John Delve

Personal information
- Full name: John Frederick Delve
- Date of birth: 27 September 1953 (age 72)
- Place of birth: Ealing, England
- Height: 5 ft 8 in (1.73 m)
- Position: Midfielder

Youth career
- Queens Park Rangers

Senior career*
- Years: Team / Apps / (Gls)
- 1972–1974: Queens Park Rangers / 15 / (0)
- 1974–1978: Plymouth Argyle / 132 / (6)
- 1978–1983: Exeter City / 215 / (20)
- 1983–1987: Hereford United / 118 / (11)
- 1987–1988: Gloucester City / 14 / (1)
- 1988: Exeter City / 13 / (1)
- –: Elmore
- –: Minehead
- –: Taunton Town

= John Delve =

English footballer

John Frederick Delve (born 27 September 1953) is an English former footballer who played as a midfielder. He made 493 appearances in the Football League for Queens Park Rangers, Plymouth Argyle, Exeter City and Hereford United.

Delve began his career with Queens Park Rangers and made 15 league appearances before a £30,000 transfer to Plymouth Argyle in 1974. He played regularly in the team that won promotion to the Second Division in the 1974–75 season and continued to feature often in the next two campaigns. Delve eventually lost his place in the side to Gary Megson and, after scoring six goals in 151 league and cup games, moved to Exeter City in 1978. In five years with the club, Delve scored 20 times in 215 appearances and helped Exeter reach the quarter-finals of the FA Cup during the 1980–81 season.
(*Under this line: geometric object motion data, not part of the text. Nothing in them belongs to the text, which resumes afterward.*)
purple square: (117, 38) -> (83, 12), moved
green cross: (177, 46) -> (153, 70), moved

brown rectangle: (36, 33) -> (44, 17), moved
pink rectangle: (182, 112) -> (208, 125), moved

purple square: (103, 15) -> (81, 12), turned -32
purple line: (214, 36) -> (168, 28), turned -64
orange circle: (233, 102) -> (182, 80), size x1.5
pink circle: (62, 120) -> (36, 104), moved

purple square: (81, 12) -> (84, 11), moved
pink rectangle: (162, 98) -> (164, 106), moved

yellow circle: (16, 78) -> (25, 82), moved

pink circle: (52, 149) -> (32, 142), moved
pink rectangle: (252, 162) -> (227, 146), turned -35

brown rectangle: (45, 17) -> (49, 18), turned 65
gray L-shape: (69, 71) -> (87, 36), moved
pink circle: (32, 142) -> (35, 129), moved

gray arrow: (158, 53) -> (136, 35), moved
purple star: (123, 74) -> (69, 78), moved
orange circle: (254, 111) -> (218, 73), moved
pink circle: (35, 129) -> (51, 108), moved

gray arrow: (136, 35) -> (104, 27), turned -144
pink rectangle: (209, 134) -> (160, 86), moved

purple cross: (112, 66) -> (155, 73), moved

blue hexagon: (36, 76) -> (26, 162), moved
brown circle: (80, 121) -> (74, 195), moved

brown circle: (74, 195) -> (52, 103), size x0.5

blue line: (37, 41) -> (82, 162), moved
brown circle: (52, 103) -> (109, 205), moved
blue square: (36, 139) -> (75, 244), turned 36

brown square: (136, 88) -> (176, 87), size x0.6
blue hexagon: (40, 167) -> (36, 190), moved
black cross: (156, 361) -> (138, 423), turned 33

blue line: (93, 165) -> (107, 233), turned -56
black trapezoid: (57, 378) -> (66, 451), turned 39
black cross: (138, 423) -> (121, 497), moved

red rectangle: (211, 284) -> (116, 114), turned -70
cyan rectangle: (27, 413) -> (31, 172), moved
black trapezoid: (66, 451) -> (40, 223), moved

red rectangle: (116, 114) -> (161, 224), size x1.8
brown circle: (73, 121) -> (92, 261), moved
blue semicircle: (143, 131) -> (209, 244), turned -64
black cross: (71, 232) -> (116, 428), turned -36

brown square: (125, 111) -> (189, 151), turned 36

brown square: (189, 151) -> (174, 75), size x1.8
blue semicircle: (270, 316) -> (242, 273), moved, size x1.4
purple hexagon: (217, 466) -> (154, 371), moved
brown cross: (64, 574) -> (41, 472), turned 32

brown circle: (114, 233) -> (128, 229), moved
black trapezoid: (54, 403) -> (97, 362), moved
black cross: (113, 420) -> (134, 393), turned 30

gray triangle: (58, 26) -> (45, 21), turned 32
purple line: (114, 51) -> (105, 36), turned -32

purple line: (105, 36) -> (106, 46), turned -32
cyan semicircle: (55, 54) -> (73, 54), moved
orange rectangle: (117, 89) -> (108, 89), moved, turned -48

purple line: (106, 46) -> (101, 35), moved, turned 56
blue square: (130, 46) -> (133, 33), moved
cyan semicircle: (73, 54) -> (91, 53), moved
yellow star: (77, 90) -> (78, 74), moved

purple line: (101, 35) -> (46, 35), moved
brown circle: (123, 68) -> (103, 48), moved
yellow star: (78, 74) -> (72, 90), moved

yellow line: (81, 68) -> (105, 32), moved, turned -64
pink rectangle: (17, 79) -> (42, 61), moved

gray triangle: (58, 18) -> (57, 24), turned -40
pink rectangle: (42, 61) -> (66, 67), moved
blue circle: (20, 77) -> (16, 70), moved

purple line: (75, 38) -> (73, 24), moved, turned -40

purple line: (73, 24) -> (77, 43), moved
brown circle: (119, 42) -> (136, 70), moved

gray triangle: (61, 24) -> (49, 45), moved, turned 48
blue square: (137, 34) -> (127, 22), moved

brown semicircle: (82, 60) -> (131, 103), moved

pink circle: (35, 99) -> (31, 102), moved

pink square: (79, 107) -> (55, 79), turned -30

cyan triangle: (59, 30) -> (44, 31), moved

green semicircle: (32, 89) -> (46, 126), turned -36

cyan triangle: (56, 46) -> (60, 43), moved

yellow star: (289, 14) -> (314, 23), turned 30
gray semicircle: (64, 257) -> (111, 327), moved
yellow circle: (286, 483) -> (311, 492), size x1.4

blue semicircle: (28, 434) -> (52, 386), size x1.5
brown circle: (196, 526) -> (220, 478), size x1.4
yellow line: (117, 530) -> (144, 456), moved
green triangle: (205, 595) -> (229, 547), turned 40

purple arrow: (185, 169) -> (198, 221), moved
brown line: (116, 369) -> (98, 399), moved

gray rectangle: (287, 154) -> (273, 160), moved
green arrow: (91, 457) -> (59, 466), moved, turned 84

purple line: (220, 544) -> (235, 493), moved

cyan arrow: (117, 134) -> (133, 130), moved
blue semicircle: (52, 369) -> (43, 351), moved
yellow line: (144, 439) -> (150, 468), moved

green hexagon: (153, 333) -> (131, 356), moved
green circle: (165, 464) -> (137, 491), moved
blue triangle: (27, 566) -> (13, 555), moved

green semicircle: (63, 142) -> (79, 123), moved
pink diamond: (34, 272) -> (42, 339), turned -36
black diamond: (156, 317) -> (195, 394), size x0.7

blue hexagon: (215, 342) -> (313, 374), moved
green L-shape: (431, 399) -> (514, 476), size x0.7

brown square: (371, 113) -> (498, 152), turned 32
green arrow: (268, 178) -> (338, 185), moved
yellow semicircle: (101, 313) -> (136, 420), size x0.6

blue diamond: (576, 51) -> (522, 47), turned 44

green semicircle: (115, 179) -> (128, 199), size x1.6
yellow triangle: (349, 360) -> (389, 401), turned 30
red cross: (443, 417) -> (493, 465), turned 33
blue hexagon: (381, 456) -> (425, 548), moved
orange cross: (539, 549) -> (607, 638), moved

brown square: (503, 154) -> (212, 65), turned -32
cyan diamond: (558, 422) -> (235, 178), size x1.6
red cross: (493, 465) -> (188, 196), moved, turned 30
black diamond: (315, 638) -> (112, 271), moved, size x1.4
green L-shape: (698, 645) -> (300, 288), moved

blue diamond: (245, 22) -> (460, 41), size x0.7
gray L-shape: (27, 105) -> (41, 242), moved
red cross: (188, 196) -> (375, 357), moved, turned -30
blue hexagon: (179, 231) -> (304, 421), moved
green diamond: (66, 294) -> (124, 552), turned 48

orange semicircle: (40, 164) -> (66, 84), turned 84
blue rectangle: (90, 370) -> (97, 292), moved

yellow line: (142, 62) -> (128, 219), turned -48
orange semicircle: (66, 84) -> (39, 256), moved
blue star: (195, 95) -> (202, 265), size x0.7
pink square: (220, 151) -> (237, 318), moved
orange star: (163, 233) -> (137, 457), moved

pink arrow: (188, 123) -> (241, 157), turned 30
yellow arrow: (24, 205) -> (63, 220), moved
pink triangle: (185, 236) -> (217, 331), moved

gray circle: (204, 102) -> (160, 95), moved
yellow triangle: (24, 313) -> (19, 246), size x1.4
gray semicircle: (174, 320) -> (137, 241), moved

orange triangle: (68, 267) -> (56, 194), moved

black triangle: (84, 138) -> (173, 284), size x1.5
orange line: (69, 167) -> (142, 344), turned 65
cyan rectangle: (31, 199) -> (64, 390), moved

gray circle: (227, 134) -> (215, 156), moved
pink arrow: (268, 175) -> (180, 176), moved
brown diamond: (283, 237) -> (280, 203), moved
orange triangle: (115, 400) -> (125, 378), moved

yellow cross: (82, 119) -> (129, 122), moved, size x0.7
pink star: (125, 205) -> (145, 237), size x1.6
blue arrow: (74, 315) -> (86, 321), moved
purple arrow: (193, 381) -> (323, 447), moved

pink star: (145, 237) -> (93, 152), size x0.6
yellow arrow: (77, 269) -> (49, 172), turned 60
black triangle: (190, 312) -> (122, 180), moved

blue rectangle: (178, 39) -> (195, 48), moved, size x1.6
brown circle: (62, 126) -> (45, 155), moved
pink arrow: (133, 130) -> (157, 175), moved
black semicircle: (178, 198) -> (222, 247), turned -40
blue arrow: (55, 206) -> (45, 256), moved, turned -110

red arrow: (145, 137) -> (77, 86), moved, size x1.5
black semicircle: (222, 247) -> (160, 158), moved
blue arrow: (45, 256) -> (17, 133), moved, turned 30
He was transferred to Hereford United in 1983, where he again made more than a century of league appearances. Having spent four years there, Delve played non-league football for Gloucester City in 1987–88 and returned to Exeter to make the last of his Football League appearances. He went on to play non-league football for Elmore, Minehead and Taunton Town.